##### THE RECORDS

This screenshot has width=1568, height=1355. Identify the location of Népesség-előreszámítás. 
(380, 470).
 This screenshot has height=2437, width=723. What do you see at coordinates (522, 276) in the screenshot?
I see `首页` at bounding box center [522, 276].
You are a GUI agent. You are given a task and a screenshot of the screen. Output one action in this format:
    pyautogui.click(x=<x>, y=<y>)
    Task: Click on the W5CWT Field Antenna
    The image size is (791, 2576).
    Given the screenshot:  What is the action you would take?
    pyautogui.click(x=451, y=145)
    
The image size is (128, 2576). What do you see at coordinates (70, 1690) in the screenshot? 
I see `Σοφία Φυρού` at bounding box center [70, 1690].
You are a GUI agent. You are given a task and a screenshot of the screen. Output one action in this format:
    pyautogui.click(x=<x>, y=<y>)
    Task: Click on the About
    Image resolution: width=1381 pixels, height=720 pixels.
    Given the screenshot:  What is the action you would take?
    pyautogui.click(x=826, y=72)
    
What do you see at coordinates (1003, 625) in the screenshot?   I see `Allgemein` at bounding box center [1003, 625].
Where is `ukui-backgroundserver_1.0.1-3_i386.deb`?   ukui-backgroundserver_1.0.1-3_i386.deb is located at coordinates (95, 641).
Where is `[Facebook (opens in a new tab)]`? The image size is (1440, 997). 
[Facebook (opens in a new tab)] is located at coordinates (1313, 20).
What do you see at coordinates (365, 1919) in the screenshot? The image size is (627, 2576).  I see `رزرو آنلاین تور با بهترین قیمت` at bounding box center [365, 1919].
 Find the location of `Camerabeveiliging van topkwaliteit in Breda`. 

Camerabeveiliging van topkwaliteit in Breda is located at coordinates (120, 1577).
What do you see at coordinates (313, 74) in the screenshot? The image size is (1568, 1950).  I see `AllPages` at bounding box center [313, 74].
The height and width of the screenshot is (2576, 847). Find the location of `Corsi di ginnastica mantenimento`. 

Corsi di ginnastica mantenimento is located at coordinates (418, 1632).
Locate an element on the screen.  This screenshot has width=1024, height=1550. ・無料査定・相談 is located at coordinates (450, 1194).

##########

EXERCISE: Until the last line is reached, keep transcribing the data exactly.

ANSWER SECTION:
This screenshot has width=1568, height=1355. Identify the location of Népesség-előreszámítás. 
(380, 470).
 This screenshot has height=2437, width=723. What do you see at coordinates (522, 276) in the screenshot?
I see `首页` at bounding box center [522, 276].
You are a GUI agent. You are given a task and a screenshot of the screen. Output one action in this format:
    pyautogui.click(x=<x>, y=<y>)
    Task: Click on the W5CWT Field Antenna
    The image size is (791, 2576).
    Given the screenshot:  What is the action you would take?
    pyautogui.click(x=451, y=145)
    
The image size is (128, 2576). What do you see at coordinates (70, 1690) in the screenshot? 
I see `Σοφία Φυρού` at bounding box center [70, 1690].
You are a GUI agent. You are given a task and a screenshot of the screen. Output one action in this format:
    pyautogui.click(x=<x>, y=<y>)
    Task: Click on the About
    Image resolution: width=1381 pixels, height=720 pixels.
    Given the screenshot:  What is the action you would take?
    pyautogui.click(x=826, y=72)
    
What do you see at coordinates (1003, 625) in the screenshot?   I see `Allgemein` at bounding box center [1003, 625].
Where is `ukui-backgroundserver_1.0.1-3_i386.deb`?   ukui-backgroundserver_1.0.1-3_i386.deb is located at coordinates (95, 641).
Where is `[Facebook (opens in a new tab)]`? The image size is (1440, 997). 
[Facebook (opens in a new tab)] is located at coordinates (1313, 20).
What do you see at coordinates (365, 1919) in the screenshot? The image size is (627, 2576).  I see `رزرو آنلاین تور با بهترین قیمت` at bounding box center [365, 1919].
 Find the location of `Camerabeveiliging van topkwaliteit in Breda`. 

Camerabeveiliging van topkwaliteit in Breda is located at coordinates (120, 1577).
What do you see at coordinates (313, 74) in the screenshot? The image size is (1568, 1950).  I see `AllPages` at bounding box center [313, 74].
The height and width of the screenshot is (2576, 847). Find the location of `Corsi di ginnastica mantenimento`. 

Corsi di ginnastica mantenimento is located at coordinates (418, 1632).
Locate an element on the screen.  This screenshot has width=1024, height=1550. ・無料査定・相談 is located at coordinates (450, 1194).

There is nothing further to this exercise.